There were people we knew by name
and many more we didn’t.

 

phantom runner

phantom runner

as I walk down to the village today
behind me hear a sharp pitter-patter
turn round ready to get out of the way

as I half-expected no-one is there
when I sleep he causes my brain to fuse
high-stepping through a recurrent nightmare

ever since I hung up my running shoes

Foreigners

The Russian trundles a wooden barrow
through East End streets. I sit astride
a hundred watches as down the narrow

alley ways to Petticoat Lane, we ride
the jarring cobbles.
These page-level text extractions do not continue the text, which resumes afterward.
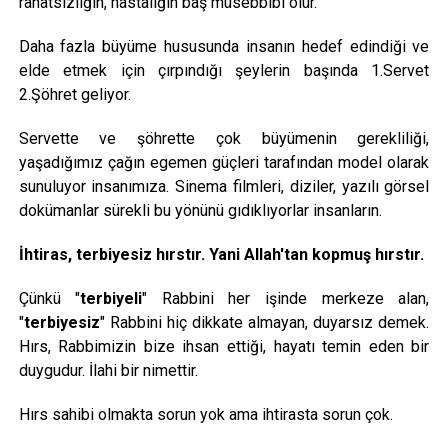
rahatsızlığın, hastalığın baş müsebbibi olur.
Daha fazla büyüme hususunda insanın hedef edindiği ve
elde etmek için çırpındığı şeylerin başında 1.Servet
2.Şöhret geliyor.
Servette ve şöhrette çok büyümenin gerekliliği,
yaşadığımız çağın egemen güçleri tarafından model olarak
sunuluyor insanımıza. Sinema filmleri, diziler, yazılı görsel
dokümanlar sürekli bu yönünü gıdıklıyorlar insanların.
İhtiras, terbiyesiz hırstır. Yani Allah'tan kopmuş hırstır.
Çünkü "
terbiyeli
" Rabbini her işinde merkeze alan,
"
terbiyesiz
" Rabbini hiç dikkate almayan, duyarsız demek.
Hırs, Rabbimizin bize ihsan ettiği, hayatı temin eden bir
duygudur. İlahi bir nimettir.
Hırs sahibi olmakta sorun yok ama ihtirasta sorun çok.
I remember
my zada’s look of quiet pride.

He lives with booba Sarah’s temper,
their house a brick link on a bend
opposite the church and air raid shelter;

a terrace, flush to the pavement
from Mrs Finkel’s corner sweet-
shop to the stone wall at the end

of the street. The women sit
in a row, speak in Yiddish,
nod their heads as they knit and knit.

We cross the scrubbed step, smell fried fish
wafting from the tiny kitchen
where we laugh and drink our borscht.

Zada brandishes his cap at the kittens
that appear and disappear into a cupboard;
another unwanted litter

he can’t bring himself to smother.
It’s fifty years since he sailed for England
to escape the pogroms, he and his brothers,

three immigrants in a foreign land
and still he has to show his papers
although he’s known as Honest Sam.

Near the toilet door, I waver,
fearful of that vigilant circle
of spiders, waiting for invaders

to cross the border.
Uncle Herschel
shabby and alone upstairs, gives no hint
of the secret box on his bedroom shelf

until senility lifts the lid,
opens my door to university,
a foreign country.

The women still sit.
They chat in Bangla, shake their heads slowly.